Data to use below:

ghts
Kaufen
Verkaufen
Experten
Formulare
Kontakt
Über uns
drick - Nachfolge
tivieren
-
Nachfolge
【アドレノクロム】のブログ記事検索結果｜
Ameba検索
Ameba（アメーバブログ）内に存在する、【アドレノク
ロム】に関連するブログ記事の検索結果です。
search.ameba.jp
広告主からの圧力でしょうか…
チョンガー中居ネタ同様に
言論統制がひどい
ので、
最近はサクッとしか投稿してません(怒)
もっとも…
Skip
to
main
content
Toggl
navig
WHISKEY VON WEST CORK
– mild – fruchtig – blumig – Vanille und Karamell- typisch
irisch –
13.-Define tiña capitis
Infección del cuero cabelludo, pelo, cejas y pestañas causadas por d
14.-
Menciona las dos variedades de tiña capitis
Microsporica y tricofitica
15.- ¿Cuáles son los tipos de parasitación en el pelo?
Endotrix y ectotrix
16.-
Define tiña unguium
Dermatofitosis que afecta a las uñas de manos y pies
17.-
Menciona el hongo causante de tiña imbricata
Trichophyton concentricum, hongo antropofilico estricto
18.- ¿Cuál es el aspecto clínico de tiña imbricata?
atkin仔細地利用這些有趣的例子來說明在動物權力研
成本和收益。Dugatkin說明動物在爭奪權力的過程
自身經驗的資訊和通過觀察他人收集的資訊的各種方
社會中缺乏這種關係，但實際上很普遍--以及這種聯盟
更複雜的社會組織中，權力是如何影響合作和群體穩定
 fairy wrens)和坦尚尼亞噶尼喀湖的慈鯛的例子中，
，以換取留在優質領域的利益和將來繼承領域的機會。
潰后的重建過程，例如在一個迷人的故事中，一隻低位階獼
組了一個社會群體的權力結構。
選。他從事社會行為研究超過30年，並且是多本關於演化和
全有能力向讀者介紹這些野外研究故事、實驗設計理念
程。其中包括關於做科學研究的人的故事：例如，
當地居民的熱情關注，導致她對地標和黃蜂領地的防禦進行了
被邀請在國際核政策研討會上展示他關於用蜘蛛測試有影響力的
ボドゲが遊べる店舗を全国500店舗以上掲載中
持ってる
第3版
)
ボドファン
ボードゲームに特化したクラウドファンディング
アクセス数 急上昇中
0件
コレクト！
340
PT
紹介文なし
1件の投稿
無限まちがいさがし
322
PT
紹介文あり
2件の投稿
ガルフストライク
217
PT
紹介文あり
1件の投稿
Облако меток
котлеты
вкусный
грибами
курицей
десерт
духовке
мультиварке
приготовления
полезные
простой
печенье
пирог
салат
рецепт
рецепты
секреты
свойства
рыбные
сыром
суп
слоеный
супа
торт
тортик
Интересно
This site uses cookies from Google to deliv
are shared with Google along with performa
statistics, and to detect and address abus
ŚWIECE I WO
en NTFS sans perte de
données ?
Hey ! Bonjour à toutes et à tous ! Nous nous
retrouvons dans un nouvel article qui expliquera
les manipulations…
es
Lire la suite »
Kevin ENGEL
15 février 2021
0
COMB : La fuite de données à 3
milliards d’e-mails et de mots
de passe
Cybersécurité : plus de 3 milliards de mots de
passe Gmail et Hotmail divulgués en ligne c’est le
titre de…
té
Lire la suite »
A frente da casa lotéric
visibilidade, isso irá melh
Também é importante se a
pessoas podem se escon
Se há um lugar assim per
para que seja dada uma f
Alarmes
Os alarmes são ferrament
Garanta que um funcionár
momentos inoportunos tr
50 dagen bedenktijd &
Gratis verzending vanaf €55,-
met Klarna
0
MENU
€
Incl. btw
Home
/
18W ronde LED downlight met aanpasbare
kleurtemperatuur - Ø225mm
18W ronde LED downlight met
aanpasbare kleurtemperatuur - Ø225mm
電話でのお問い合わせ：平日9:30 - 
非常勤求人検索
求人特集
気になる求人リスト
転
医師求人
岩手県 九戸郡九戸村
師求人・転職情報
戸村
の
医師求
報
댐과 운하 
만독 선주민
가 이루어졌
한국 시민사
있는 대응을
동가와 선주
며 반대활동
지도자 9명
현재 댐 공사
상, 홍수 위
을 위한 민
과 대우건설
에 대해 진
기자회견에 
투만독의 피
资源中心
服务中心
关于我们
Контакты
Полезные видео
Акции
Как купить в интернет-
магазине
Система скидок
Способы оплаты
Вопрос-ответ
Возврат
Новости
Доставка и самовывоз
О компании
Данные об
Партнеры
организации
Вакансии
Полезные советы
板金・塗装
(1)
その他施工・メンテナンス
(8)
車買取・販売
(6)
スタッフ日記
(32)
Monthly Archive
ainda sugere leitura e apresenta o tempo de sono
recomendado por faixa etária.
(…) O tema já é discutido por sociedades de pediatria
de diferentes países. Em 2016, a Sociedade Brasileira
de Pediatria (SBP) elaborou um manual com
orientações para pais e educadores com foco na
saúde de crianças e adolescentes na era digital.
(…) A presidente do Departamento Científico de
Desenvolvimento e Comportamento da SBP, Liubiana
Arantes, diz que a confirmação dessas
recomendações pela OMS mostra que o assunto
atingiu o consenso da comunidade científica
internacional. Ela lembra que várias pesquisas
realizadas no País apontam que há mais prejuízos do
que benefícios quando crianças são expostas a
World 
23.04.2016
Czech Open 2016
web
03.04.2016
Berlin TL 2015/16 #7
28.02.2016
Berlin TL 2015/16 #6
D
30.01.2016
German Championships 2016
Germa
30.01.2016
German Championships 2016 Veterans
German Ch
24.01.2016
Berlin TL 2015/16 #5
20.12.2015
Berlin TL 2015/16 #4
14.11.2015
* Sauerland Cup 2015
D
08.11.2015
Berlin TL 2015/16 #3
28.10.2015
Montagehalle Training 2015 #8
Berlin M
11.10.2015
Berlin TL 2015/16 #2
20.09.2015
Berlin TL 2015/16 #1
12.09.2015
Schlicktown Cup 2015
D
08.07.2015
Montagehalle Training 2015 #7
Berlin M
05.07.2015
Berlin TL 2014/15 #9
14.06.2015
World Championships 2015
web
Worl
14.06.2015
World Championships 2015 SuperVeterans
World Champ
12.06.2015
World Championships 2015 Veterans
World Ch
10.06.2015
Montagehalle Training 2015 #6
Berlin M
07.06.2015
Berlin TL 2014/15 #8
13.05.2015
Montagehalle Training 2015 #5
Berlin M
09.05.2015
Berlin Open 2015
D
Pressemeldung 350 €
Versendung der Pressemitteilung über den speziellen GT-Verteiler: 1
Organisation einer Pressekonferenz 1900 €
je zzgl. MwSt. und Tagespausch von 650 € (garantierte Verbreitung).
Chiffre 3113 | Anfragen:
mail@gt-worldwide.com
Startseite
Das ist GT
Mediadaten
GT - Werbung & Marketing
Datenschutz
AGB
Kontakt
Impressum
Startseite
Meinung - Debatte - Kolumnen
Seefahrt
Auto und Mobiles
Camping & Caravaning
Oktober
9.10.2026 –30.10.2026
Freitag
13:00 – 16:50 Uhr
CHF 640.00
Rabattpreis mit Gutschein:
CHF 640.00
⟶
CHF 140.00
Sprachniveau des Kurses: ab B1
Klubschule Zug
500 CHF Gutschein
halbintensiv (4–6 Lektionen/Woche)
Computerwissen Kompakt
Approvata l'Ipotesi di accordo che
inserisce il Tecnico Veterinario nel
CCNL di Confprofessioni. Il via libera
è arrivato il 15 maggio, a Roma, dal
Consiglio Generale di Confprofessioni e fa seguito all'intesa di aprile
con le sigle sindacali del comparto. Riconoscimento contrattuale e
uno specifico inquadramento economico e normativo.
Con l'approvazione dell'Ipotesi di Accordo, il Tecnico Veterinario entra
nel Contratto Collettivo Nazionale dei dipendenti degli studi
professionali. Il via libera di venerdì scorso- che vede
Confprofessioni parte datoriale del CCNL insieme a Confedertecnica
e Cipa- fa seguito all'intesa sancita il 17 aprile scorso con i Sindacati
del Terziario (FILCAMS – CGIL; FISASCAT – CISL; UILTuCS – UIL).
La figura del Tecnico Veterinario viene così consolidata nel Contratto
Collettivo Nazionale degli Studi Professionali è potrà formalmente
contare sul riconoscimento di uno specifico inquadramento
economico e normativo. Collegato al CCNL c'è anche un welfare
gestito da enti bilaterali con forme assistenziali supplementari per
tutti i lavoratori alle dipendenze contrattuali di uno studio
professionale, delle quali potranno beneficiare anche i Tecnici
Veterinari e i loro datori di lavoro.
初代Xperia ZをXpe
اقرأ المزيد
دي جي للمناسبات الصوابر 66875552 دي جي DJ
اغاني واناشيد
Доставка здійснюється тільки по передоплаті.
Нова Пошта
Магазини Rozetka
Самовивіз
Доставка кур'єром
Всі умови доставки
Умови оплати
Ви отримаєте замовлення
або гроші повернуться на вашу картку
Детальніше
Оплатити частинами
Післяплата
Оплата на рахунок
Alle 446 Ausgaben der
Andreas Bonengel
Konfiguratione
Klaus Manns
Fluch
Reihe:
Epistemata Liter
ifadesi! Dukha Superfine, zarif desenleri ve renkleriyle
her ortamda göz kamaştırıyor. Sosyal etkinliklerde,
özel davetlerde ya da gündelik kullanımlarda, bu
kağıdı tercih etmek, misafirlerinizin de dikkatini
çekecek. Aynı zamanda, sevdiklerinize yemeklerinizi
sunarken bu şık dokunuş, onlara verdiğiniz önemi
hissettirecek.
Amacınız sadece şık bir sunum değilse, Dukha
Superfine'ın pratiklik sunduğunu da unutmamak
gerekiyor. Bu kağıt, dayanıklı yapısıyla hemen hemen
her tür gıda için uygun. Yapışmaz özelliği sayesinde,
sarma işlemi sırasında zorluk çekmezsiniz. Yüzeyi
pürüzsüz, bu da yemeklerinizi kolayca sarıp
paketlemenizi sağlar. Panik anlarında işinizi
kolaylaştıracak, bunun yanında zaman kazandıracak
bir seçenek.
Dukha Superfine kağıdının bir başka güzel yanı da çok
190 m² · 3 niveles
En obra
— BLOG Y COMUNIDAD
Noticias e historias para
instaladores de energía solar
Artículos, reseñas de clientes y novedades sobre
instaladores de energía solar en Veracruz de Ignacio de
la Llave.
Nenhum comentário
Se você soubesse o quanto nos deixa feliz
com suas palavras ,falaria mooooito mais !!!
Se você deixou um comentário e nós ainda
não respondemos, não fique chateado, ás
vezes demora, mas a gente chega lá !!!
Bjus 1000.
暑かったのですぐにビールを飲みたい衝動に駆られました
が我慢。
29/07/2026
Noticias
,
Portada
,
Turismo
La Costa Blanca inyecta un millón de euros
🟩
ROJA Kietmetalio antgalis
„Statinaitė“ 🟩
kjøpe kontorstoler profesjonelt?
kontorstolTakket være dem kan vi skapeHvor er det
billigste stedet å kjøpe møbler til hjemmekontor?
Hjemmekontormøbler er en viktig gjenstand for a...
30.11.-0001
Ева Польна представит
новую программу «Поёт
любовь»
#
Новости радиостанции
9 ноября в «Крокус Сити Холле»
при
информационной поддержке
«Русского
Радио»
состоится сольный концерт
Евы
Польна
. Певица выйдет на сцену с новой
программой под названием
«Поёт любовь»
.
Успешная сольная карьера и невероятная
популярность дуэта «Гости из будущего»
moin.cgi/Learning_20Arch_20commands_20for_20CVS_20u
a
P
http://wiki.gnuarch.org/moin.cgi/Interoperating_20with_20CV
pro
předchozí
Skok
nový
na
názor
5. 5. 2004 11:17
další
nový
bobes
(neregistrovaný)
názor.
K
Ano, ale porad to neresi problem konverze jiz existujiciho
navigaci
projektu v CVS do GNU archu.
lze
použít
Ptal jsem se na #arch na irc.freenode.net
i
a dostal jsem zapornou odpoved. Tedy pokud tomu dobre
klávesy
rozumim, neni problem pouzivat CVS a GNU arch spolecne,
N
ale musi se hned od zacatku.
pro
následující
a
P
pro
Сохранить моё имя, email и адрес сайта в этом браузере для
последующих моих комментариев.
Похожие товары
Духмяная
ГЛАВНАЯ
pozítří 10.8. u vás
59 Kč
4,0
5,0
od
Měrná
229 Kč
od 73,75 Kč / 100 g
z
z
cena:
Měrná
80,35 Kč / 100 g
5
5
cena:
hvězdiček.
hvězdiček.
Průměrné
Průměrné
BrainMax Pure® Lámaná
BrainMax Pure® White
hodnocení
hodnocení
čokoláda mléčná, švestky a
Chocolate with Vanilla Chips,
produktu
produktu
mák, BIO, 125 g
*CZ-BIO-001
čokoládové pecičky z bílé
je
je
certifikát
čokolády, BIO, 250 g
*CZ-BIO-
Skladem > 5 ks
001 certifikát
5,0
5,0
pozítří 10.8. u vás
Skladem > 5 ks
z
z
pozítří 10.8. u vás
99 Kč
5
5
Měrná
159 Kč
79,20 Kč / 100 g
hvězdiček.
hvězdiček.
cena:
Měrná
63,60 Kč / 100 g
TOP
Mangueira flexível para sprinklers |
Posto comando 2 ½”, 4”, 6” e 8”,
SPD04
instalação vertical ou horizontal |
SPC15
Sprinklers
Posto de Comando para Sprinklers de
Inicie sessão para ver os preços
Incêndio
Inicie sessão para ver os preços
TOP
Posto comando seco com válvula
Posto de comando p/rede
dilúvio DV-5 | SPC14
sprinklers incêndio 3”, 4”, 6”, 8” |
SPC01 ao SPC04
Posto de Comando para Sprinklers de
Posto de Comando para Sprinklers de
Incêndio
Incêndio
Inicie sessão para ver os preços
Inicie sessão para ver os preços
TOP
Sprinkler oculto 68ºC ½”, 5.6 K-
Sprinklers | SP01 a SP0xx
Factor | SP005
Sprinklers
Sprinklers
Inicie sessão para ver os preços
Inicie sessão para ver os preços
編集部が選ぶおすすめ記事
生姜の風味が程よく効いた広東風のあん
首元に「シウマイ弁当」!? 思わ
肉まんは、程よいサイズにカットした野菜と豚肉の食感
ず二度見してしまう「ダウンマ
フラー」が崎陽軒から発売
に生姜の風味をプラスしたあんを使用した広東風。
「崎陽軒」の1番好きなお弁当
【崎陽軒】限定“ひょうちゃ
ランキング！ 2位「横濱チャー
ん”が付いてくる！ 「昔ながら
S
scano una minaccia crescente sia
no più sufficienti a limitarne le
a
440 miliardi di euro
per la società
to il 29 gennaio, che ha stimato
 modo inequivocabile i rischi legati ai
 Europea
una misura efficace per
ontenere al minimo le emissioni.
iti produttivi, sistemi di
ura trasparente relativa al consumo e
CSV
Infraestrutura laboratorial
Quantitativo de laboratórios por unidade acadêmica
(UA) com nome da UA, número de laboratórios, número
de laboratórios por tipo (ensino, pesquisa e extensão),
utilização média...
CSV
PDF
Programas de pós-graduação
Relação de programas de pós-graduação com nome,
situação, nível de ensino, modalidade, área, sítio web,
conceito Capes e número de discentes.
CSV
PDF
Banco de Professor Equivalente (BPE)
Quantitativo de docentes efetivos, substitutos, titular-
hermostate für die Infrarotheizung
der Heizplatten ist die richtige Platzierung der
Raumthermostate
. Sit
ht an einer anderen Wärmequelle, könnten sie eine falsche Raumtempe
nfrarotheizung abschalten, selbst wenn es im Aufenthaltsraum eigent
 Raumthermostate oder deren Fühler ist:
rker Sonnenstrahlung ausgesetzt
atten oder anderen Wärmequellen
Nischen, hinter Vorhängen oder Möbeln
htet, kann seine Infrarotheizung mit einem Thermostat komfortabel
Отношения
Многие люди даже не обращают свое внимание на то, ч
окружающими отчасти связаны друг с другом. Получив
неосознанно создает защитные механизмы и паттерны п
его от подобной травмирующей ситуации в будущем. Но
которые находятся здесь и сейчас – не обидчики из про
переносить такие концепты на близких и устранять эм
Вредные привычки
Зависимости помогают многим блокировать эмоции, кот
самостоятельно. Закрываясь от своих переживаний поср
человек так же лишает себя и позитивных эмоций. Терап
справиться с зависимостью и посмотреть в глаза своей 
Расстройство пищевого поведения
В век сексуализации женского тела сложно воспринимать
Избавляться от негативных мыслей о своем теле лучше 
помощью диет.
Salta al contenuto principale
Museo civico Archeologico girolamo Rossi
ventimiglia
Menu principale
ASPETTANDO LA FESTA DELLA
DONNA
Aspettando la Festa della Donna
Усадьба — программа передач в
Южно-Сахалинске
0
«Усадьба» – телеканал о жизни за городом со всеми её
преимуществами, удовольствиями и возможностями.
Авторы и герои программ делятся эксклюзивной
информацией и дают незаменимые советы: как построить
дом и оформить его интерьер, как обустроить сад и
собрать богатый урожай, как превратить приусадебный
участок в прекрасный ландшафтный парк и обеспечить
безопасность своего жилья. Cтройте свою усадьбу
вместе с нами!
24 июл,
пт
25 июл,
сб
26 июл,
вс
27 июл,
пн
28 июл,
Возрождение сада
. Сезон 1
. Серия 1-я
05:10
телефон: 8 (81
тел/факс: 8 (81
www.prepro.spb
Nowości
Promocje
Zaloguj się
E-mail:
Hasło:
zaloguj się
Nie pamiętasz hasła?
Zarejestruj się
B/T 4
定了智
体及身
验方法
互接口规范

End of Data to use.

Your instructions:
Once the line containing "ボードゲームに特化したクラウドファンディング" has been written out, please stop; every line before it, back to the first line of the records above, should be given exactly.

Expected answer:
ghts
Kaufen
Verkaufen
Experten
Formulare
Kontakt
Über uns
drick - Nachfolge
tivieren
-
Nachfolge
【アドレノクロム】のブログ記事検索結果｜
Ameba検索
Ameba（アメーバブログ）内に存在する、【アドレノク
ロム】に関連するブログ記事の検索結果です。
search.ameba.jp
広告主からの圧力でしょうか…
チョンガー中居ネタ同様に
言論統制がひどい
ので、
最近はサクッとしか投稿してません(怒)
もっとも…
Skip
to
main
content
Toggl
navig
WHISKEY VON WEST CORK
– mild – fruchtig – blumig – Vanille und Karamell- typisch
irisch –
13.-Define tiña capitis
Infección del cuero cabelludo, pelo, cejas y pestañas causadas por d
14.-
Menciona las dos variedades de tiña capitis
Microsporica y tricofitica
15.- ¿Cuáles son los tipos de parasitación en el pelo?
Endotrix y ectotrix
16.-
Define tiña unguium
Dermatofitosis que afecta a las uñas de manos y pies
17.-
Menciona el hongo causante de tiña imbricata
Trichophyton concentricum, hongo antropofilico estricto
18.- ¿Cuál es el aspecto clínico de tiña imbricata?
atkin仔細地利用這些有趣的例子來說明在動物權力研
成本和收益。Dugatkin說明動物在爭奪權力的過程
自身經驗的資訊和通過觀察他人收集的資訊的各種方
社會中缺乏這種關係，但實際上很普遍--以及這種聯盟
更複雜的社會組織中，權力是如何影響合作和群體穩定
 fairy wrens)和坦尚尼亞噶尼喀湖的慈鯛的例子中，
，以換取留在優質領域的利益和將來繼承領域的機會。
潰后的重建過程，例如在一個迷人的故事中，一隻低位階獼
組了一個社會群體的權力結構。
選。他從事社會行為研究超過30年，並且是多本關於演化和
全有能力向讀者介紹這些野外研究故事、實驗設計理念
程。其中包括關於做科學研究的人的故事：例如，
當地居民的熱情關注，導致她對地標和黃蜂領地的防禦進行了
被邀請在國際核政策研討會上展示他關於用蜘蛛測試有影響力的
ボドゲが遊べる店舗を全国500店舗以上掲載中
持ってる
第3版
)
ボドファン
ボードゲームに特化したクラウドファンディング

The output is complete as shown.